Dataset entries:
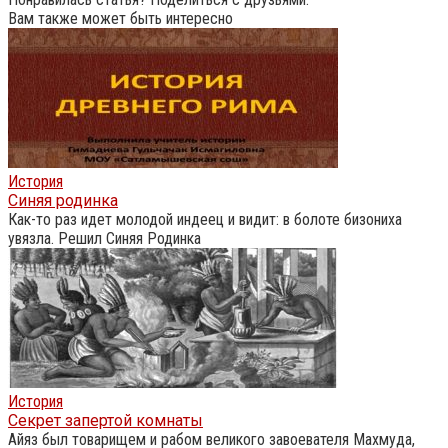
Вам также может быть интересно
История
Синяя родинка
Как-то раз идет молодой индеец и видит: в болоте бизониха
увязла. Решил Синяя Родинка
История
Секрет запертой комнаты
Айяз был товарищем и рабом великого завоевателя Махмуда,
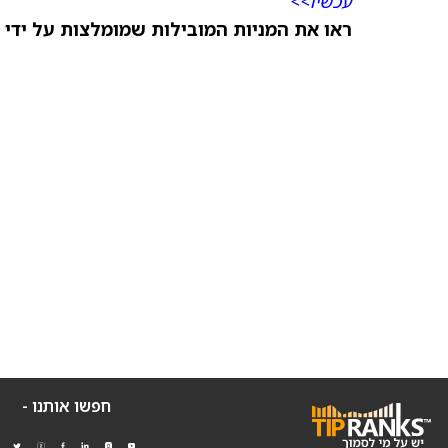
עכשיו>>
ראו את המניות המובילות שמומלצות על ידי 
חפשו אותנו -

* DESCRIPTION OF THE TASK
Reproduce every entry exactly; images stay out.

* OUTPUT FOR THIS EXERCISE
Вам также может быть интересно
История
Синяя родинка
Как-то раз идет молодой индеец и видит: в болоте бизониха
увязла. Решил Синяя Родинка
История
Секрет запертой комнаты
Айяз был товарищем и рабом великого завоевателя Махмуда,
עכשיו>>
ראו את המניות המובילות שמומלצות על ידי 
חפשו אותנו -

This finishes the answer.